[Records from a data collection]
● ● ●

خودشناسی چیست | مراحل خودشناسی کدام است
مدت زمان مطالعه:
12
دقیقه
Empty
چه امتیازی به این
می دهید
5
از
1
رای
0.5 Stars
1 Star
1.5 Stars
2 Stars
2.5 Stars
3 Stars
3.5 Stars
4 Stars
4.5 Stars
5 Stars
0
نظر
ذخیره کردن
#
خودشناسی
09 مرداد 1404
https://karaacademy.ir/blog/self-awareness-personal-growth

● ● ●

■ **REQUIRED WORK**: Once more, write out the records in full, exactly as they appear.

■ **EXERCISE OUTPUT**:
خودشناسی چیست | مراحل خودشناسی کدام است
مدت زمان مطالعه:
12
دقیقه
Empty
چه امتیازی به این
می دهید
5
از
1
رای
0.5 Stars
1 Star
1.5 Stars
2 Stars
2.5 Stars
3 Stars
3.5 Stars
4 Stars
4.5 Stars
5 Stars
0
نظر
ذخیره کردن
#
خودشناسی
09 مرداد 1404
https://karaacademy.ir/blog/self-awareness-personal-growth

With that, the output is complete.